Through the glass storefront...right where I left it
A quick review of our contorted journey around Paris left two places the backpack could have been left: the first car rental office or the last one in the parking lot where we actually picked up the car. My money was on the first but by this time on a Saturday the offices were closed or closing. Customer service lines don't seem to operate in the same way in Paris, on the weekend, before the nation votes for two finalists in the presidential elections, that they do in the States. The car rental agency said, in brief, "You'll have to wait until things open up again on Monday morning." A quick call to the US Embassy in Paris to notify them that our passports were misplaced and ask if anyone had reported them was met by three answering machines before we got an operator who transferred us to a recorded message that pointed us to a website or e-mail address. "Our commitment is to respond within 48 hrs to all e-mails sent to this address." Yikes!

Nothing more to do that night but pray.

The Good Lord provides the next day
The next day we put all our contingency planning into effect and we prepared to send everyone else on to Albertville while I stayed in Paris to recover the backpack on Monday morning. By God's grace, we got through to a plucky customer service agent on Sunday morning and she put into effect a plan that eventually led to the return of the backpack that afternoon. Everyone else had left, so I had some time to think while riding on the Metro again and sitting in a car rental office again. And that's when I began to see some parallels between walking amidst Greco-Roman statues in what was once the palace of French kings (before Louis XIV moved the royal family to Versailles) with kids who were bored to tears and my experience around Paris and a lost backpack.

My good Father, God, has a plan for my life, prepared day-by-day and hour-by-hour. Riding the Metro around Paris with John Mark while the women and children languish in a less frequented hall in the world's largest art museum was within His will for that day. Misplacing the backpack and working through all the efforts to recover it and stick to the itinerary we had established in advance was in God's plan for us. Cramming all of my visiting family + Michelle into one car while I drove by myself to try to catch up was also the path He had laid out for the day.

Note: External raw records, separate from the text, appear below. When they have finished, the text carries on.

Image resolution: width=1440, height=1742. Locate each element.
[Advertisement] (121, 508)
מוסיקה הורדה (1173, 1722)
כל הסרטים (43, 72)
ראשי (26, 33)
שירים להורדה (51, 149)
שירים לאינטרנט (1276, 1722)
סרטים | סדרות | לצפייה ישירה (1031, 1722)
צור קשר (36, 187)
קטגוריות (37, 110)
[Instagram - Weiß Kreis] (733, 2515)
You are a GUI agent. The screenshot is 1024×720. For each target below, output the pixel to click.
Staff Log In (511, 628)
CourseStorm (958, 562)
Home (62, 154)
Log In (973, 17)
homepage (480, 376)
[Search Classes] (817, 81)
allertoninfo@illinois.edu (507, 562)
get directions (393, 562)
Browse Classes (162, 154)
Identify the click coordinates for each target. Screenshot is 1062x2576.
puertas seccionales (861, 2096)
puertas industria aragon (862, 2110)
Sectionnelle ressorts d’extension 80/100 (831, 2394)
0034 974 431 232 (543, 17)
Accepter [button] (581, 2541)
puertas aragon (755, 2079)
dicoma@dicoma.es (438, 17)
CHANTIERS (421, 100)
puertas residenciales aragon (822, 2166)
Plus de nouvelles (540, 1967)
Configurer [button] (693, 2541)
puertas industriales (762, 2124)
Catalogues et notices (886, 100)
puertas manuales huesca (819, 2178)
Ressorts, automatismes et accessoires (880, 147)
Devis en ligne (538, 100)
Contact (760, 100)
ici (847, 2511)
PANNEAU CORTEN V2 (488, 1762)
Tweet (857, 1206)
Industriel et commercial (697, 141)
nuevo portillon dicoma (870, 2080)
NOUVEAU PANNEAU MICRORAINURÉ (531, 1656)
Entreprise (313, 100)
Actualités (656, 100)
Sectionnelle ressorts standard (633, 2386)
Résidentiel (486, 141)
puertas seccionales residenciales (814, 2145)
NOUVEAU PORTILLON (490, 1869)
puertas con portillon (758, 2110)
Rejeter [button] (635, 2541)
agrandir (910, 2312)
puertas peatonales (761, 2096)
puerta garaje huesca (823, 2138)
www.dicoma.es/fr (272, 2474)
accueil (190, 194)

The frailty of my faith in my Father might look different than the feebleness of my nieces' and nephew's confidence in their parents' plan, but I have a feeling that if I were to slow down and try to observe the place God had brought me to in each moment, I would observe things more remarkable than even the Winged Victory of Samothrace.


Sandy said...

The God who watches over us never slumbers!

Rebekah said...

So glad you were able to track down your backpack & so thankful for a God whose plans are always bigger & better than our own!